An x86_64 Windows kernel implant exposing a read/write primitive for usermode, implemented using ROP (return oriented programming).
roprw is designed to provide a proof of concept for evading detection from video game anti-cheats using ROP.

alt text

Compiling

git clone https://github.com/krispybyte/roprw.git
cd roprw
mkdir build/
cd build/
cmake ..
cmake --build . --config Release    # Release build
cmake --build . --config Debug      # Debug build

Usage

  1. Ensure the vulnerable driver athpexnt.sys is loaded (found in drivers/), this is required in order to bootstrap the implant. You are free to modify the project's code to support any other vulnerable driver.
  2. Make sure your target process is running. The project's demo currently performs a memory read from notepad.exe as a demo target.
  3. Execute roprw, you may be required to run the project as an admin user on newer Windows builds.

Why ROP

ROP is used instead of traditional shellcode to minimize executable memory usage and explore limited detection surfaces related to control flow abuse rather than any injected code.
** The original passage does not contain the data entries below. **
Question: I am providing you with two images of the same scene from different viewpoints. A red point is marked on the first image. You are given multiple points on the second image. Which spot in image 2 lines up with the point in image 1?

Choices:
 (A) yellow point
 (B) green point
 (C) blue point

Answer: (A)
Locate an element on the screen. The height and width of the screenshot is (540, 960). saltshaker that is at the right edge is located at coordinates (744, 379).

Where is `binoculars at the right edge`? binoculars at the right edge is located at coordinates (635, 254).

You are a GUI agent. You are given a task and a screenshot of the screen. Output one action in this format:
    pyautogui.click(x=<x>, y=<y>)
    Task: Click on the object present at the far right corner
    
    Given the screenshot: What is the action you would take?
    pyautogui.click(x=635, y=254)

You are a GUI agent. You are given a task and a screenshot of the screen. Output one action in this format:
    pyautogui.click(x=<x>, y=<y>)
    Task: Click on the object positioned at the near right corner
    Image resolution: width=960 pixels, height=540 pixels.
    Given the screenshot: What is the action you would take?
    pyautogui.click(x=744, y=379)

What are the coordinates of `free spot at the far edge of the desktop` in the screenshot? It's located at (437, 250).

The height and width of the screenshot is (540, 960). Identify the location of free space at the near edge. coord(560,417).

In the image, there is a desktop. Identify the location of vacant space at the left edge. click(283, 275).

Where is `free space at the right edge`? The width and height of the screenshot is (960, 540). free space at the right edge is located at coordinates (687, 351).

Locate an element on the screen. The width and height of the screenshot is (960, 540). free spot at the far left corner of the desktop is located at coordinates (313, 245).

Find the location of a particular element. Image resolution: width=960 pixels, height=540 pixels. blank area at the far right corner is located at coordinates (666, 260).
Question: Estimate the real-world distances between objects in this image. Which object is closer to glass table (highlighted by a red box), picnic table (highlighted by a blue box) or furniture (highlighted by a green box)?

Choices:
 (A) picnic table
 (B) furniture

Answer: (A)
Windows version compatibility

For most of the gadgets used, I have deliberately chosen gadgets which exist universally between all recent versions of ntoskrnl.exe ranging from version Windows 10 22H2 up until Windows 11 25H2 and some insider builds. The gadgets which are not present in some of these versions mentioned, have replacements using if-else statements comparing the build (e.g. this code example).

Currently, the offsets the project uses for the gadgets are hardcoded and so they must be manually replaced, this is expected to be resolved in the future. This means that currently the project only supports the latest Windows builds, unless you checkout to an older commit, or manually modify the offsets.
I recommend finding gadget offsets using ropper.
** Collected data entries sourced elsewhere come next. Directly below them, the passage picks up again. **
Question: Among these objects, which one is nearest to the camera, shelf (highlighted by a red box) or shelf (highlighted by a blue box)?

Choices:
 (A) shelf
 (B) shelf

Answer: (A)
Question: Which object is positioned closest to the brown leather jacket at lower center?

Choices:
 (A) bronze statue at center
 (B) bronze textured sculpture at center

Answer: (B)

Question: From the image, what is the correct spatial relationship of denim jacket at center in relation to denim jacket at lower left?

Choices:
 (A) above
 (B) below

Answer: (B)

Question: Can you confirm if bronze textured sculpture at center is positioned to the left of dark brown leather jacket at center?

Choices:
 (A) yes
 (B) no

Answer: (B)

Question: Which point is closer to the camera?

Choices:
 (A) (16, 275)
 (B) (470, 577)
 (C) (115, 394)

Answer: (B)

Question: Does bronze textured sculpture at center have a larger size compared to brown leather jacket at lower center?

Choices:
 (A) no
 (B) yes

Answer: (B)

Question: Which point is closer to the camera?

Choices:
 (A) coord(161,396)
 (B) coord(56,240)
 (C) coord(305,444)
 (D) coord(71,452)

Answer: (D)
If you are interested in seeing examples of how I've updated gadget offsets in the past, see the PRs for issues 51 and 35.
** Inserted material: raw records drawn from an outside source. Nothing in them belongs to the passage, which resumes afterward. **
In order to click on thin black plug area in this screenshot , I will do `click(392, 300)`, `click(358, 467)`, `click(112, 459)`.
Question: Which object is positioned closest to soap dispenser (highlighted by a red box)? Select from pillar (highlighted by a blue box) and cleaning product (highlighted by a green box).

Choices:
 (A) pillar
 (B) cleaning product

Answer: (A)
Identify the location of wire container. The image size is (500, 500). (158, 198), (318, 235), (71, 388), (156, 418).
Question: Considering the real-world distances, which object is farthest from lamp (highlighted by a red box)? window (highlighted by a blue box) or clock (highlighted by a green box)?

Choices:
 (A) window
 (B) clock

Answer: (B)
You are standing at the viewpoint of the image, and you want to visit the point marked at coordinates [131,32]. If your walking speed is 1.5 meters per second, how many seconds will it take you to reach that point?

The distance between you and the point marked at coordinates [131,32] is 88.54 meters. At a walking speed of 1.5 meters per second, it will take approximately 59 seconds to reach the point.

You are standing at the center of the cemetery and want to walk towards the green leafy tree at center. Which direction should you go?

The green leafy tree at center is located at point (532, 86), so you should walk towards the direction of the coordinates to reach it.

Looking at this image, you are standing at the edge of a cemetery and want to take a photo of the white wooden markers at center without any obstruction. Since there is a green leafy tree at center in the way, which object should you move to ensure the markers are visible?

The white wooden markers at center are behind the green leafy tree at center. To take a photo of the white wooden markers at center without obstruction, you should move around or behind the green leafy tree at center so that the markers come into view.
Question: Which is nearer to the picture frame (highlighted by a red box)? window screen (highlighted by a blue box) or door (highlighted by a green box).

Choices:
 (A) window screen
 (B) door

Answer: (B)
How this works (high level explanation)

This project uses a vulnerable driver (athpexnt.sys) to patch kernel code and be able to call arbitrary kernel functions from usermode (pretty much equivalent to the VDM project), this is needed to call into several functions which bootstrap our kernel ROP thread, such as ExAllocatePool2, PsCreateSystemThread etc...

Once a system thread is created, it executes our ROP chain, which performs the following:

  1. Open the usermode's event objects using ZwOpenEvent, this is used for event synchronization
  2. Await usermode client program to send the PID of the target process, all communications are done via a shared buffer being copied
  3. Pivot to a new stack (main stack) which is the equivalent to the body of a while (true) loop, meaning it will continuously execute
  4. Every iteration, this stack awaits a new request from usermode using the event synchronization
  5. Once a request is retrieved, it copies argument data needed such as source address, destination address etc, and calls MmCopyVirtualMemory using them. This performs a memory read or a write according to the usermode client's choice

I will be updating this project with more technical documentation and a diagram. Regardless I recommend you read the source code and go through the comments to understand it better.

HVCI compatibility

roprw currently loads a vulnerable driver and patches kernel code in order to bootstrap the implant. This is a violation of HVCI's W^X security policy, so the project is not HVCI compatible, but this may be fixable.

Disclaimer

This project is intended for educational and research purposes only. It demonstrates kernel ROP techniques and detection surface exploration and is not intended for use in live environments.

Project GitHub issues

The project is not yet complete, and there are still things left to be done, the major changes planned have descriptions in the GitHub page's issues tab.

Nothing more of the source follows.